Ask HN: Describe the ultimate restaurant website - c1sc0

I have a friend who is doing a startup building websites for restaurant owners. I think he's making things too complicated. In light of the recent discussion about website minimalism, I'd like to ask the following question: "What is the strict minimum you can get away with in restaurant website design?"
======
pbhjpbhj
I think "restaurant" is actually to broad of a field to define an "ultimate"
site for. The site I'd want to find a high-class go-to-when-someone-else-is-
buying-me-a-treat restaurant is different to the one I'd use on my phone to
find the nearest place in a strange town for a family meal that's good but
cheap.

On the one hand I want to know who the chef is, where he's worked possibly,
definitely see images of the dishes, the full menu, wine list, pictures of the
interior, etc..

On the other I'd just trust for a good rating by a few dozen people (who
mention dining with kids preferably), couple of example dishes and prices.

I think you could combine these different use cases but I doubt you can make
the ultimate tool that addresses both.

------
BrainScraps
I would try to outsource a lot of the trite admin stuff to other sites such as
yelp, opentable or a Google Places page (hours, parking, etc.) and have the
page mostly defining the brand.

For a restaurant, more important than the information is the feeling.

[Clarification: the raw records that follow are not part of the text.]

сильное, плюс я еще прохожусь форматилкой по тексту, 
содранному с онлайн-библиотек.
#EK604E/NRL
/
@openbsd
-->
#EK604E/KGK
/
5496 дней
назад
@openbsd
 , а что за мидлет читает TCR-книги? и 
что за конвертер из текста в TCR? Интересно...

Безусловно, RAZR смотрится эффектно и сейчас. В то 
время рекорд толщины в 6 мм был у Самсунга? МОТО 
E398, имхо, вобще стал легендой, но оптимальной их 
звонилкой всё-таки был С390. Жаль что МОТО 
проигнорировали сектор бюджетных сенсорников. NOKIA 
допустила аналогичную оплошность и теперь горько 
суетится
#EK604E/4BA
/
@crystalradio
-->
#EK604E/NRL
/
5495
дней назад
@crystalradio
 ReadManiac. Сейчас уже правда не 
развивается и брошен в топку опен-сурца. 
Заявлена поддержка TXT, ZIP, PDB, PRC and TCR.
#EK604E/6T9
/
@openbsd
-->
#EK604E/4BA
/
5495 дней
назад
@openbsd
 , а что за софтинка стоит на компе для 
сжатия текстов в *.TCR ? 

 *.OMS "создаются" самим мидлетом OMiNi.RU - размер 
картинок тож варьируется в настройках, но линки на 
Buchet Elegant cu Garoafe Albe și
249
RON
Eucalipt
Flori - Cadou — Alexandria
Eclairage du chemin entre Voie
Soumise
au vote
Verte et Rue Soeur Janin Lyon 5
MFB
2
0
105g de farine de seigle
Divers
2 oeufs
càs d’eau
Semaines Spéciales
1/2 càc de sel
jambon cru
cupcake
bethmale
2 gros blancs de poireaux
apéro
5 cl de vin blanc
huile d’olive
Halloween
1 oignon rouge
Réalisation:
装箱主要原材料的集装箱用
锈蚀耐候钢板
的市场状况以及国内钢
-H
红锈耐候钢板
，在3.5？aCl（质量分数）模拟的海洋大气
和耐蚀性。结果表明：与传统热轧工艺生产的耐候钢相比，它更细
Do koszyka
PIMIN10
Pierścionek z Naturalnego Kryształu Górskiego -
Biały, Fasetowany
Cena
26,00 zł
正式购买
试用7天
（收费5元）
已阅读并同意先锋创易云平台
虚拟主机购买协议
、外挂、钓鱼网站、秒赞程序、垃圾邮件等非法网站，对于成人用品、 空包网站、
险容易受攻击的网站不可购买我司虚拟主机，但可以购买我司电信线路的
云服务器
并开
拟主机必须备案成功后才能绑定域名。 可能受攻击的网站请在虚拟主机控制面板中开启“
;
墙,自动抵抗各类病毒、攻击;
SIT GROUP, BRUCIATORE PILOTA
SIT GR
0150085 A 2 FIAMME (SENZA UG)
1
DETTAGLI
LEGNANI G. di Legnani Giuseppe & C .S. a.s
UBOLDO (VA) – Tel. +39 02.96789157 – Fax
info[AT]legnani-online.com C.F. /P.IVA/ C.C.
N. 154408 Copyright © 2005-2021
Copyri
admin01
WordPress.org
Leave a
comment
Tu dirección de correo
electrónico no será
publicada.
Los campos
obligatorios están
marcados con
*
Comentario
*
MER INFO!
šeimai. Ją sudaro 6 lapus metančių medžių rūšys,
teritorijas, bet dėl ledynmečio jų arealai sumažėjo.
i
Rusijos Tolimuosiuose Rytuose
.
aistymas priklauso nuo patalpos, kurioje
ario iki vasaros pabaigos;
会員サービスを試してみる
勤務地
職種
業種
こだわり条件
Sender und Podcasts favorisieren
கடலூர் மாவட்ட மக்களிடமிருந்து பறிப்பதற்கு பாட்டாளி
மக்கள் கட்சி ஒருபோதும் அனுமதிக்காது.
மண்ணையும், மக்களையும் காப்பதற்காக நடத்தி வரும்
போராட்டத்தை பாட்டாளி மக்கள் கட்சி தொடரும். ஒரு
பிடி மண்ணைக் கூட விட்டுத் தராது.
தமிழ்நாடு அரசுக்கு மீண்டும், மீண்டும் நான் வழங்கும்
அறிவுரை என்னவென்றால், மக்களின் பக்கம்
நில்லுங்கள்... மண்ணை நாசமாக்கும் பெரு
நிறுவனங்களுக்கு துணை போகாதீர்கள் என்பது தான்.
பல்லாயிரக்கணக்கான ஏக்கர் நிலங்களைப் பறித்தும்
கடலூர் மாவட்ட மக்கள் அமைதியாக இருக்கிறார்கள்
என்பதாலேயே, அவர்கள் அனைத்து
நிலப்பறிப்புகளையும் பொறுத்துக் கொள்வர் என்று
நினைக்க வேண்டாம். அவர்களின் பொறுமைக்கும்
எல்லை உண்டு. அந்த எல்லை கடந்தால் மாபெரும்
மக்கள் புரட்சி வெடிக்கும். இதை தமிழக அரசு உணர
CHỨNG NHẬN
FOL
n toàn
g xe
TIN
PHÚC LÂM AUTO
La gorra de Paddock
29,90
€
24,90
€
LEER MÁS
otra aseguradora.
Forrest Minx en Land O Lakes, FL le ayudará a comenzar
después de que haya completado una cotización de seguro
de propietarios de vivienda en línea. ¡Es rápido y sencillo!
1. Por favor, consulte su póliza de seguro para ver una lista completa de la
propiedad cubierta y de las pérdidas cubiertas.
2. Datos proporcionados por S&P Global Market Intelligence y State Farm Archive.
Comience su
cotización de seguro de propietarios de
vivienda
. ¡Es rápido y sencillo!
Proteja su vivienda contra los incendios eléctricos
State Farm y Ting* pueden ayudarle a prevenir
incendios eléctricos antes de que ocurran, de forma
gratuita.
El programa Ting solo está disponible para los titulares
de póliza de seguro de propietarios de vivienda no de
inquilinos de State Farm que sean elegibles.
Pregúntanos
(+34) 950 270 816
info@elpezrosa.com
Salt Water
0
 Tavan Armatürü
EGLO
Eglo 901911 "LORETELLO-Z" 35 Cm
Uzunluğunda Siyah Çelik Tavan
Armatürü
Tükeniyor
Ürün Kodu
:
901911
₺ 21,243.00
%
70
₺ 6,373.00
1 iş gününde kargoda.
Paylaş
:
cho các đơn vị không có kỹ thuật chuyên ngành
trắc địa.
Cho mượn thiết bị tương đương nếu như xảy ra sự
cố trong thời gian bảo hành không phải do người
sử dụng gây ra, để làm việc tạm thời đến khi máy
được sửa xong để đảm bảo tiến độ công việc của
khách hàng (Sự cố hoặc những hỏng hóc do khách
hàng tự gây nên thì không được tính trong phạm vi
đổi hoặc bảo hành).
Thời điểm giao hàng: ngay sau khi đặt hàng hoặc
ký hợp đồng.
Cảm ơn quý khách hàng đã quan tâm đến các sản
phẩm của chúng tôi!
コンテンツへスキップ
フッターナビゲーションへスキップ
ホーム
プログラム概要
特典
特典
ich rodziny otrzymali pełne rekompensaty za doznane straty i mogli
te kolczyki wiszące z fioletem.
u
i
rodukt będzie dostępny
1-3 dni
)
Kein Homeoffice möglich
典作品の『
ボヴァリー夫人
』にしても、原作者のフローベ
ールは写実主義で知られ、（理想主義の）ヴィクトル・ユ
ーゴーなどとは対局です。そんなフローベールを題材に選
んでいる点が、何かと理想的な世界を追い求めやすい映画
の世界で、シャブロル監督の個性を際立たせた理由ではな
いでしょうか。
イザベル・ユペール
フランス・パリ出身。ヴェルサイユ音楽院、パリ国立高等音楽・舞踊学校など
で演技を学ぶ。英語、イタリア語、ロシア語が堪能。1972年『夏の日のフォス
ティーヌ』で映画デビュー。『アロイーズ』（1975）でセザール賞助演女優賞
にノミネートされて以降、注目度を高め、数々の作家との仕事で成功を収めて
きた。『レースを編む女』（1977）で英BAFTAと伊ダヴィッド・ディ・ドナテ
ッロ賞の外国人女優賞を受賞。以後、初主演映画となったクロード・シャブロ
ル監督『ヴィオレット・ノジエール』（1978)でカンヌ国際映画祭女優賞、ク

The
style. The occasion that is evoked by the fonts, graphics, transitions,
everything.

Best minimalist design would integrate some high-quality shots that define the
ambiance of the erstaurant, show/tell about the chef / owner, and then link to
other sites that had all of the admin data.

There are my $0.02 - enjoy.

------
c1sc0
Thanks for all the great suggestions. I have an inkling that this friend of
mine will soon join the discussion ... Here's my take. The ultimate restaurant
answers the following questions (and no more!) ...

    
    
      What's the atmosphere like?
      How's the food?
      Can I afford this place?
      How do I get there?
      What do I need to do now that I have decided to eat there?

------
mooism2
1\. name

2\. location

3\. opening hours

4\. menu with prices

Might not be strictly necessary, depending on the restaurant:

5\. some way of reserving a table (even if only a phone number)

(But "ultimate" =/= "minimal".)

------
rms
It's not an ultimate website my any means, but a Facebook page is a certain
kind of strict minimum restaurant webpage.